I'll be forever grateful for the opportunities I had to work with Lenny. Despite his personal struggles I found him to be a sensitive and warm-hearted person as well as a giving musician. I miss him dearly.
Jim Ferguson

I was fortunate to have worked with Lenny on several occasions prior to this album, both live and in the studio; but what made this so special to me was Lenny's personal invitation to be a part of it. He was, is, and will always be an inspiration.
Buddy Emmons

Playing with Lenny was always a surprise, but it was always fun!
Kenny Malone

Selected Quotations {top}

Recorded in 1984 as When Lightin' Strikes, this Lenny Breau set features the pedal steel guitar playing of the great Buddy Emmons in mostly Country standards as I Can't Help It If I'm Still In Love With You and I'm So Lonesome I Could Cry by Hank Williams. In case you didn't realize it, the seven string Lenny plays is a high seven string. This is the last recording by the incredible Lenny Breau. He himself didn't live to see the release of this recording. There are some fantastic sounds by Lenny and company. I recall when this record was first put out, many fans of his were distressed and thought this was an attempt to make a totally commercial recording. That's rather funny when you listen to the beauty that Lenny can coax from a simple tune. Lenny uses his wonderful artificial harmonics plus the classical tremolo he's so famous for. The few tracks Lenny plays electric guitar (1,11) are I think, a six string. The nylon guitar is a seven. The CD starts with Back Home In Indiana. Lenny and Buddy go crazy exchanging solos with Buddy sounding positively possessed. The warm and delicate You Needed Me is Lenny at his best, emotional and controlled. I Can't Help It If I'm Still In Love With You (Track #4) and here's Lenny making you feel as if he almost wrote the tune. Fabulous harmonics and you get right into the spirit of what this simple but beautiful tune is all about. The touching I Love You Because, Pllease Release Me and She Thinks I Still Care are delightful renditions. Lenny Breau goes for it all on this record. The wonderful Buddy Emmons plays on all the odd numbered tracks and is sensational. The interplay and fun between them is easily apparent. This is still mostly Lenny's recording. What is interesting to me is that someone like Lenny can take a tune that most people would think of as a country or pop tune and play it like a Kern, Porter, or any other great composer and make it sound like a standard tune that we are all so taken with. It's a joy when these records are released on CD and this is one all Lenny Breau fans will love. I've always been a huge fan of Lenny's and this recording is one of his most satisfying.
Jack Wilkins - Guitarist

While guitarist Lenny Breau's innovations may not seem so significant now, he was like a bolt of lightning when he emerged in the `70s out of Manitoba, Canada. A true self-accompanist who integrated virtuostic skills in jazz, country, and flamenco into an unmistakable voice, Breau made his guitar sound like an ensemble. Legend has it that Chet Atkins was walking down the hall of a Nashville studio and, hearing music coming out of one of the rooms, said to himself, "Who are those guys?" When he went into the studio and found Breau playing by himself, it was the beginning of a friendship that would last until Breau's untimely and still mysterious death in '84.

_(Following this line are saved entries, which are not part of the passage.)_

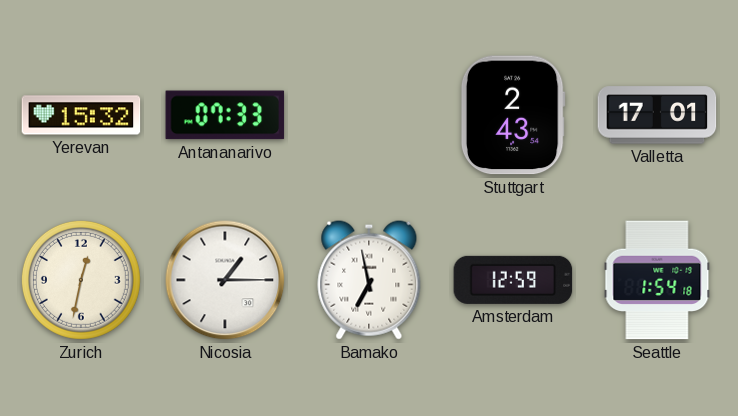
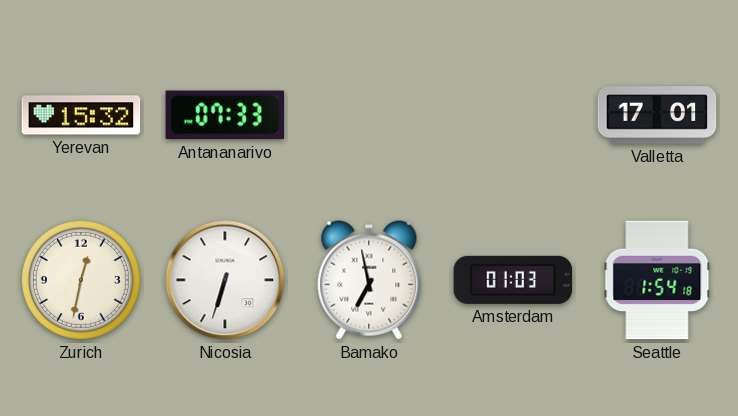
Stuttgart: 2:43 -> none
Nicosia: 1:15 -> 6:33
Amsterdam: 12:59 -> 01:03
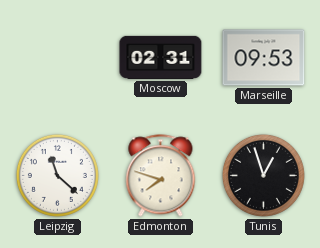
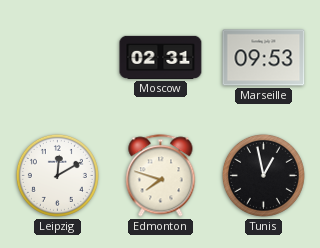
Leipzig: 11:22 -> 12:10
Tunis: 12:57 -> 12:58
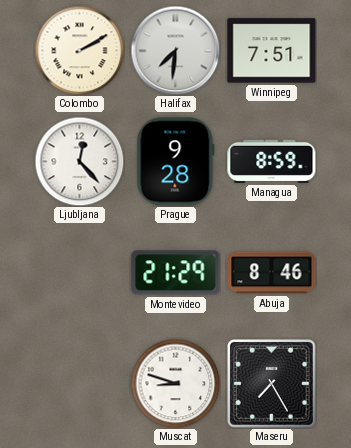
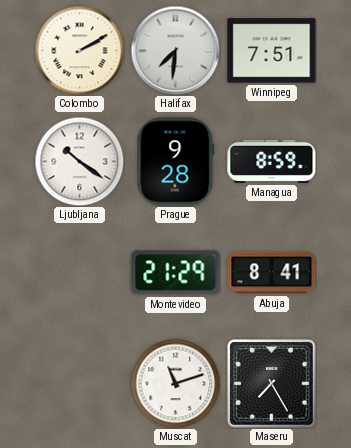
Ljubljana: 12:23 -> 10:21
Abuja: 8:46 -> 8:41
Muscat: 8:48 -> 11:12
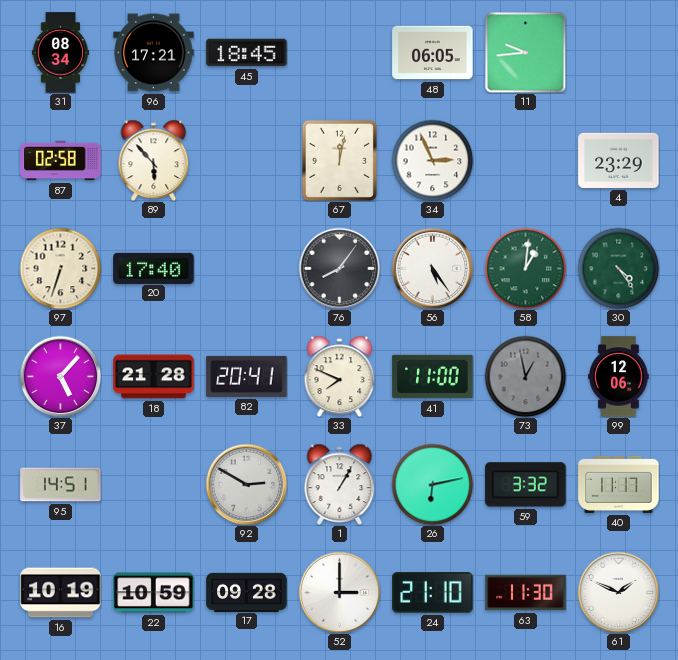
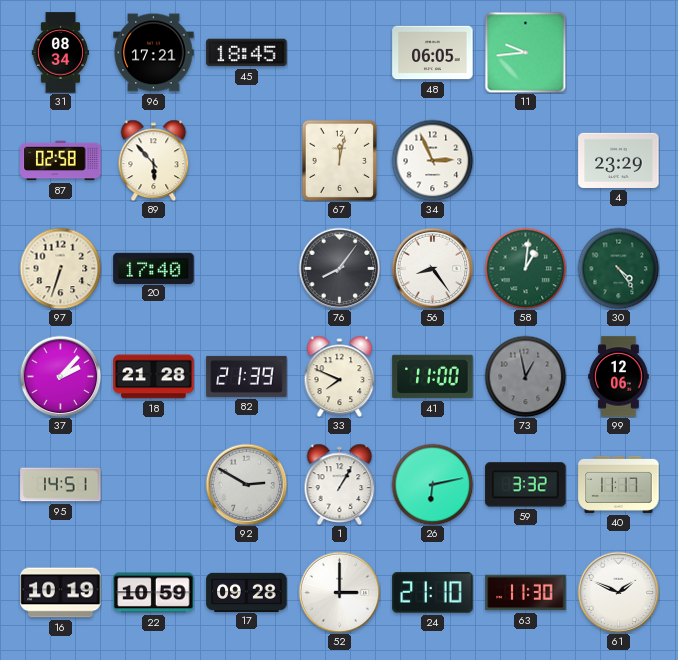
56: 5:24 -> 8:24
37: 5:07 -> 2:07
82: 20:41 -> 21:39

With the upsurge of archival Breau sessions in recent years, Art of Life Records' recent rescue of Breau's last studio release, When Lightn' Strikes-now remastered with a bonus track and retitled Swingin' on a Seven-String-finds him at the peak of his musical powers. That Breau was a substance abuser for most of his adult life seems miraculously to have had absolutely no effect on the pristine perfection of his playing. Breau pioneered a number of techniques, including a self-accompaniment that roots contemporary players like eight-string guitarist Charlie Hunter, as well as an uncanny ability to wring rapid-fire harmonics out of his instrument that gave his guitar an almost bell-like timbre. He was equally at home on classical guitar-and a seven-string variant comprises the majority of Swingin' on a Seven-String-as he was on electric.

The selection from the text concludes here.